Usucapião e os direitos das mulheres face ao programa Minha Casa Minha Vida
O artigo discorre sobre o direito à moradia, o programa Minha Casa Minha Vida e os direitos da mulher no processo.
O direito à moradia se tornou um direito universal, aceito e aplicável em todas as partes do mundo como fundamental para a vida das pessoas a partir da Declaração Universal dos Direitos Humanos, de 1948 e ratificado pela Constituição da República Federativa do Brasil de 1988.

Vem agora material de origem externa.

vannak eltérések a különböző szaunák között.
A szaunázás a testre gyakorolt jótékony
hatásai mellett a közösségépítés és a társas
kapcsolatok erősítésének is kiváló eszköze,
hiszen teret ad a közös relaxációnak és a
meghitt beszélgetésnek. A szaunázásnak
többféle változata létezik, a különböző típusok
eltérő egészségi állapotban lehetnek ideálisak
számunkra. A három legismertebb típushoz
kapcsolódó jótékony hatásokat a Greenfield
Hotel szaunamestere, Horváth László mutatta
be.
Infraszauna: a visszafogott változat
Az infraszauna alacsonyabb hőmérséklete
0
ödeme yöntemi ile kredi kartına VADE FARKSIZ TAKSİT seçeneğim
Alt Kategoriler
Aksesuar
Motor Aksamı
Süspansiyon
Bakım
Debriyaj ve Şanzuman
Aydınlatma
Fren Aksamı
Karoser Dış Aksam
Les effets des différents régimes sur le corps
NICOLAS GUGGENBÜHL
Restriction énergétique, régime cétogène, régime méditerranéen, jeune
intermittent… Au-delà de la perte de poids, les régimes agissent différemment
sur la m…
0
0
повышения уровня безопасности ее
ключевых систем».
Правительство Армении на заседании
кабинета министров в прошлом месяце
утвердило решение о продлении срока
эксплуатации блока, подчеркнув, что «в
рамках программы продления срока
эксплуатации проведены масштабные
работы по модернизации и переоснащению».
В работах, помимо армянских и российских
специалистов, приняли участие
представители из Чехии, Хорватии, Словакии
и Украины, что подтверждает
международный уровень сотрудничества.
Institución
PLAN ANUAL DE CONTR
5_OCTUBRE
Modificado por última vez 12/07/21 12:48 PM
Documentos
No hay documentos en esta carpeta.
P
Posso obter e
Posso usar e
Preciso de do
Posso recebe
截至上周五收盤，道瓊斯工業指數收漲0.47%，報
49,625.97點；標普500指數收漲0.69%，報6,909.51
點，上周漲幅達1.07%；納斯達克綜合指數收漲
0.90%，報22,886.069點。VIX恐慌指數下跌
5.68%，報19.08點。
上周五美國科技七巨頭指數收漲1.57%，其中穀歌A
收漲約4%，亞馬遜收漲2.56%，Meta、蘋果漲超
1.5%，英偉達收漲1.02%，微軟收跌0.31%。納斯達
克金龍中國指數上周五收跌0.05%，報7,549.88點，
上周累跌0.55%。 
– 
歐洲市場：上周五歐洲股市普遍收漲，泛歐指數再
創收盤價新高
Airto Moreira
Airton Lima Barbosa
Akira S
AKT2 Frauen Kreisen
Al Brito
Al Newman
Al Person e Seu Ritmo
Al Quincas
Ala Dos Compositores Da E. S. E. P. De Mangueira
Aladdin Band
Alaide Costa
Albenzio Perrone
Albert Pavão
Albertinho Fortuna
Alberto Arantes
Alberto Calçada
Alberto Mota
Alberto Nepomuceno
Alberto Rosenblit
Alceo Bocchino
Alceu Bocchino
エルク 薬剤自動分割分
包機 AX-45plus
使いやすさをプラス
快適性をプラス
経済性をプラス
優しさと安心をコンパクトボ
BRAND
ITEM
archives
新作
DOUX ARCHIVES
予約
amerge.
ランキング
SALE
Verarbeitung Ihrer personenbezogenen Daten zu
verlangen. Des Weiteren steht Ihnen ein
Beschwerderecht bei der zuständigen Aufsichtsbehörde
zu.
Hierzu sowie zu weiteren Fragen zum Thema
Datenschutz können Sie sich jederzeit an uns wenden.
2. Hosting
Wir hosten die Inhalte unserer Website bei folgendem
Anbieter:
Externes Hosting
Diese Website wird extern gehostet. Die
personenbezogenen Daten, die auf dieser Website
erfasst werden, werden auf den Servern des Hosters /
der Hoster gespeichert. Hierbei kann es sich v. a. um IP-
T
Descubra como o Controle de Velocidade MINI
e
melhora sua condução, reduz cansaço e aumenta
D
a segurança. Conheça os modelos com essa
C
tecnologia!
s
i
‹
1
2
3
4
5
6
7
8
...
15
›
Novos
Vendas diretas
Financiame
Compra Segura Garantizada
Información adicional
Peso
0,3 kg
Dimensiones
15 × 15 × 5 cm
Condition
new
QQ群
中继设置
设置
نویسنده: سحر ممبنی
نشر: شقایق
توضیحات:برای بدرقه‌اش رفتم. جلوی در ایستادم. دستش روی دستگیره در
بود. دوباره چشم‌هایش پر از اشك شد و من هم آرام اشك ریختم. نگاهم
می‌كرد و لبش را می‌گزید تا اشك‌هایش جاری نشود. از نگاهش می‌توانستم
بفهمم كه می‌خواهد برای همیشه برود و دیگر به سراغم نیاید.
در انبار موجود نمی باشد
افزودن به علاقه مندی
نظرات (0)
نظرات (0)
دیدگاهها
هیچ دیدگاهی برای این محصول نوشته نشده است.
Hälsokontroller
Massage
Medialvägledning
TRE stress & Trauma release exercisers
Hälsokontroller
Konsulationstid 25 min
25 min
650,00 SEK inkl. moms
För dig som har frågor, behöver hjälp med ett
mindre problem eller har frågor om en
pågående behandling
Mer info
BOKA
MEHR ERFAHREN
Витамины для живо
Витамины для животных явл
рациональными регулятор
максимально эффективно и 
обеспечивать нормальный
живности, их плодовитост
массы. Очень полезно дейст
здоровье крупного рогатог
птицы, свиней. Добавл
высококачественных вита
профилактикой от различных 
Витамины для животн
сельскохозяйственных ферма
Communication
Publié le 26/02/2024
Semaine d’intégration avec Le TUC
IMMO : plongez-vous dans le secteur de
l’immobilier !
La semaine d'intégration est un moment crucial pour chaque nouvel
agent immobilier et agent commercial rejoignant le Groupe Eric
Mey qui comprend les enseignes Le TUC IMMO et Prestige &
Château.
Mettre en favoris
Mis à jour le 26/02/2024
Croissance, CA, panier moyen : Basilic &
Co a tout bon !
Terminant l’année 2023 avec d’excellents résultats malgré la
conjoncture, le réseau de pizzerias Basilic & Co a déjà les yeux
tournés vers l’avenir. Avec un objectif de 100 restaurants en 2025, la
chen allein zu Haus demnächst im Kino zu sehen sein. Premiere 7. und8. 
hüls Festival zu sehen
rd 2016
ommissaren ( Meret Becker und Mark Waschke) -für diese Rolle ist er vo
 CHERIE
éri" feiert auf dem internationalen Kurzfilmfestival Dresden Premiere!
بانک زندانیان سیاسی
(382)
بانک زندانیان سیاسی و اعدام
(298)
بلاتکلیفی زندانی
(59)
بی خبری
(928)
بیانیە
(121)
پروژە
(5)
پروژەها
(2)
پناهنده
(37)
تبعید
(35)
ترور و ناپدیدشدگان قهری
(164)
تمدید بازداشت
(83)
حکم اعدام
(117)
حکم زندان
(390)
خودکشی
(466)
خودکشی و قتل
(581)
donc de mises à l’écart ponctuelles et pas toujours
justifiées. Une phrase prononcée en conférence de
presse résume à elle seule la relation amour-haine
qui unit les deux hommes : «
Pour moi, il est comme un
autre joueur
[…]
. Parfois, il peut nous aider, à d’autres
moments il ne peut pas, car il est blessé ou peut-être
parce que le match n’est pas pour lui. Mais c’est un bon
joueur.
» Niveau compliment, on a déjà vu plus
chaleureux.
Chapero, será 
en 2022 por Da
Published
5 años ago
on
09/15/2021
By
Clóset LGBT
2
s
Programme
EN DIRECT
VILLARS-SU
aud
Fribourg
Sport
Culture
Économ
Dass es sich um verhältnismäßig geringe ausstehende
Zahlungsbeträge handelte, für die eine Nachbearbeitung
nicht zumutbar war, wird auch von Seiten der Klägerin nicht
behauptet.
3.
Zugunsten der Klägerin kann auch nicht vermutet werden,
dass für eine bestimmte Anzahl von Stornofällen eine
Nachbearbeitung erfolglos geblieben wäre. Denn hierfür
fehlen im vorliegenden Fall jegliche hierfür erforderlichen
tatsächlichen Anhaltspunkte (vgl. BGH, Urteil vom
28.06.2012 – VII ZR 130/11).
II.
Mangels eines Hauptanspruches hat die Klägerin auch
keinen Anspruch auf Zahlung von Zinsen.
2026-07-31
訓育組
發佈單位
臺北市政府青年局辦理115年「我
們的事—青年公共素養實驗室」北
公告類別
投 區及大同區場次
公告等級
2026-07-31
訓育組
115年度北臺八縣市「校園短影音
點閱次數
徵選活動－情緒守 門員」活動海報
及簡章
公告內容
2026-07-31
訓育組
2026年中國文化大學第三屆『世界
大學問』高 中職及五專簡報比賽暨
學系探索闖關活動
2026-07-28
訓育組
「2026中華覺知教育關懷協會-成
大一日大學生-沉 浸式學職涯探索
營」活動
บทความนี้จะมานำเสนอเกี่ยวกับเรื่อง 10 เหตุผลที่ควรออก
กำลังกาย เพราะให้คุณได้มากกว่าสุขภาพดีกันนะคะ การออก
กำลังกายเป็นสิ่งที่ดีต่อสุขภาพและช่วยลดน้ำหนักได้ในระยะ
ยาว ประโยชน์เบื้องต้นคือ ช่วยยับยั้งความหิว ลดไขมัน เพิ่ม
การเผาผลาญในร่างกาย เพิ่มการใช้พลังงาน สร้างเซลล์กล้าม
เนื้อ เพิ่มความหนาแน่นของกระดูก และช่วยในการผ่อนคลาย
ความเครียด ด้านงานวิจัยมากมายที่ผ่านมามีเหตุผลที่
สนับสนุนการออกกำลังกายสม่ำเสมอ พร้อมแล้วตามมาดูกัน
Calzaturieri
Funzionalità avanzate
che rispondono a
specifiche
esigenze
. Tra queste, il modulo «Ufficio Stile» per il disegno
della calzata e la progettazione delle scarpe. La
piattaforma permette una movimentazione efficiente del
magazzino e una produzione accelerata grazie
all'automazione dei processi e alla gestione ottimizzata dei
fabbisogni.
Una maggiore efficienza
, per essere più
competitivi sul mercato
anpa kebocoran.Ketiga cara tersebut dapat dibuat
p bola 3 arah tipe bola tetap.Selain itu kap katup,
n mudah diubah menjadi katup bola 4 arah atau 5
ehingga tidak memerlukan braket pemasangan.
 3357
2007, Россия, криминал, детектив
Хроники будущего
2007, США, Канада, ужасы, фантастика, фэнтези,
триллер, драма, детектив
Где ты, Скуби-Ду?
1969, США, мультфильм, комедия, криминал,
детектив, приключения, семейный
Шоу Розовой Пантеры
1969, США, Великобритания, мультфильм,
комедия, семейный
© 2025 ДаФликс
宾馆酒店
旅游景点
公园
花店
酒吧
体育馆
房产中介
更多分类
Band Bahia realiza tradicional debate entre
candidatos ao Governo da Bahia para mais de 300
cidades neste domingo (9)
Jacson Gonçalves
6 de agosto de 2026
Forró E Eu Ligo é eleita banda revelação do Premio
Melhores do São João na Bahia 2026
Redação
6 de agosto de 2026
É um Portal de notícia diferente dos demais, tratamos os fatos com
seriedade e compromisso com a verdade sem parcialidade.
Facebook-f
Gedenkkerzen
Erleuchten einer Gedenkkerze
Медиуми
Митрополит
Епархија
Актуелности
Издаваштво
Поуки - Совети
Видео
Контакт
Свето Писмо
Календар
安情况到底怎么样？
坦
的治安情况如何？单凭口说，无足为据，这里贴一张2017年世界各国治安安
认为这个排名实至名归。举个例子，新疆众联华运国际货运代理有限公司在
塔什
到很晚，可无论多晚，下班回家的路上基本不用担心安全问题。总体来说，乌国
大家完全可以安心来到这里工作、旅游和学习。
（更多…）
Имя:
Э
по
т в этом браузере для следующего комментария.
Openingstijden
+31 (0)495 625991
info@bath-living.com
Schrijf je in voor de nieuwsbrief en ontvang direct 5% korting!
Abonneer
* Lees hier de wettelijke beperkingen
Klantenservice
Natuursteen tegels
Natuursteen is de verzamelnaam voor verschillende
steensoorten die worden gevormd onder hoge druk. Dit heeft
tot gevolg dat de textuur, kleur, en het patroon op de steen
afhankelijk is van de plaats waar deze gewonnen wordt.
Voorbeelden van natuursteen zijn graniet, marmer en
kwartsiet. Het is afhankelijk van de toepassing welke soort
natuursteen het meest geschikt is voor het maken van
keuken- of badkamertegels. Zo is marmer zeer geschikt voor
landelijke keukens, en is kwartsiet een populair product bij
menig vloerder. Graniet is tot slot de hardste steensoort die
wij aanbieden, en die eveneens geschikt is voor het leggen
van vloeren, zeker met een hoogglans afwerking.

No Brasil nas últimas décadas, diante do crescimento populacional e urbano desproporcionais ao número de moradias construídas, o Governo Federal cria políticas para concretizar o direito fundamental à moradia.
Diante deste enorme desafio na estruturação de políticas habitacionais, o Governo Federal lançou o Programa Minha Casa, Minha Vida, instituído pela Lei nº 11.977, de 07 de julho 2009, criado para construir unidades habitacionais ou reformar imóveis.
O beneficiário do Programa Minha Casa Minha Vida é o grupo familiar, definido como unidade nuclear composto por um ou mais indivíduos. Podem ser beneficiadas pelo programa a família unipessoal (como pessoas solteiras ou viúvas), a família matrimonial (proveniente do casamento) ou a família informal (união estável), todas com ou sem filhos.
Em 08 de março de 2012, a Presidenta Dilma Rousseff adotou a Medida Provisória 561, publicada no Diário Oficial da União, que entre outras disposições, acrescentou o artigo 35-A à Lei nº 11.977, de 07 de julho 2009 (PMCMV).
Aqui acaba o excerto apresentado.